PROBLEM STATEMENT | Your answer needs to include each line of the records in which the string "door" can be found.

Transcribed page contents |
----

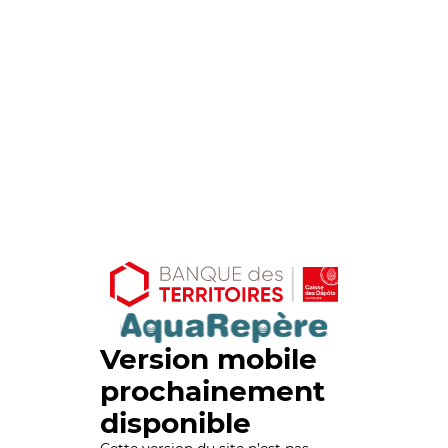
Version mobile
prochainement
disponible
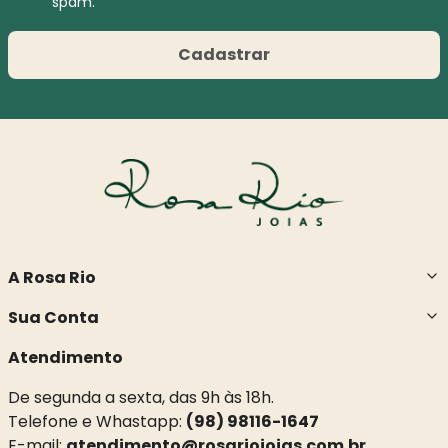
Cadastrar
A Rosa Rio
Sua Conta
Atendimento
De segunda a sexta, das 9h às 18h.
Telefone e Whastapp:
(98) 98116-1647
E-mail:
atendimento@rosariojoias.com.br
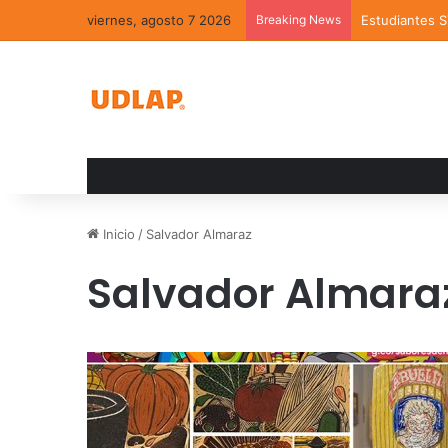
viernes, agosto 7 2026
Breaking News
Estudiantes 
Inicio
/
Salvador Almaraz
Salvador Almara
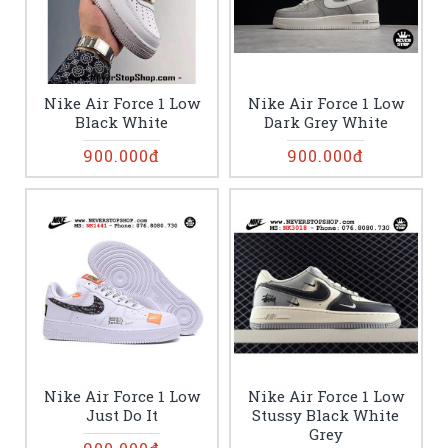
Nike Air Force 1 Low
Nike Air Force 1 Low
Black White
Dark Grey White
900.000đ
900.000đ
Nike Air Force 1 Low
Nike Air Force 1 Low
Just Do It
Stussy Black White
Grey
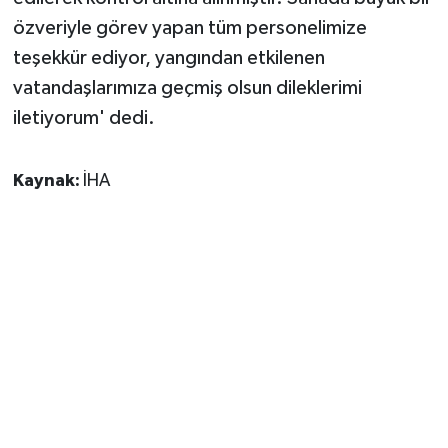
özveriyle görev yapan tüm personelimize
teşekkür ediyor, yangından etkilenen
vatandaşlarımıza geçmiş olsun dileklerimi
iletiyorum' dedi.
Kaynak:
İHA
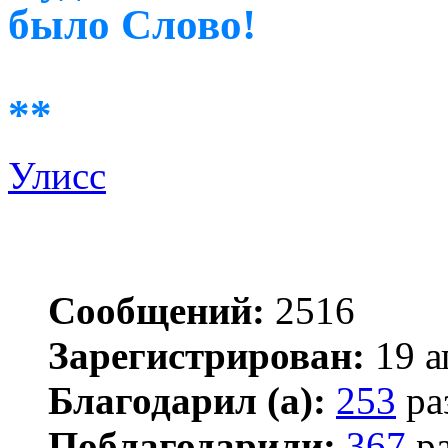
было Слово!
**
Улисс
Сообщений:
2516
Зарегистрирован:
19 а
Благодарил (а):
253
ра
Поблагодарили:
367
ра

----

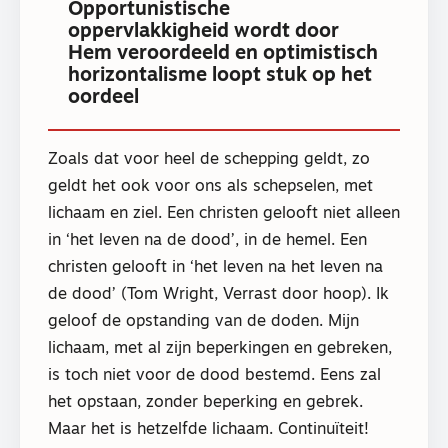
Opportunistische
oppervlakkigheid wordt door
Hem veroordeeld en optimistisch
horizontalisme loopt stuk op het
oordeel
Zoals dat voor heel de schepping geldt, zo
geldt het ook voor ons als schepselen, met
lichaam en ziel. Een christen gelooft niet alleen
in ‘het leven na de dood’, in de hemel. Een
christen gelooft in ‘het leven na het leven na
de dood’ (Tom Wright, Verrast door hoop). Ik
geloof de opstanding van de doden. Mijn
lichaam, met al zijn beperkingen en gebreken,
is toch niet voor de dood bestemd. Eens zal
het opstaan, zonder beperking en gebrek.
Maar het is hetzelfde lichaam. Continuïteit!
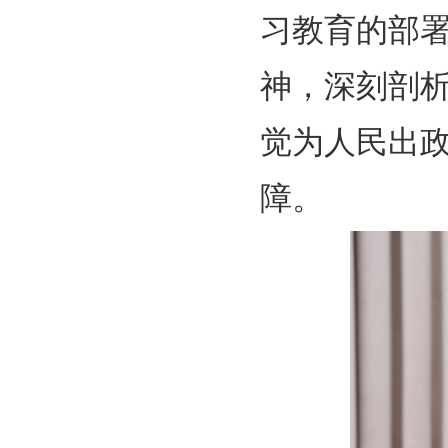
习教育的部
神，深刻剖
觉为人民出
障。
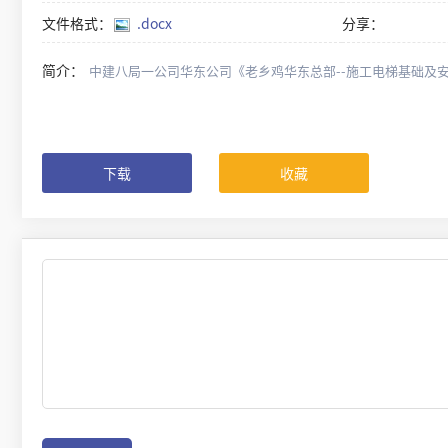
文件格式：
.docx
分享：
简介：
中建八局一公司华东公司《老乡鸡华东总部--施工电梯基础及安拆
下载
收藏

----

ANSWER FOR THE TASK |
oppervlakkigheid wordt door
de dood’ (Tom Wright, Verrast door hoop). Ik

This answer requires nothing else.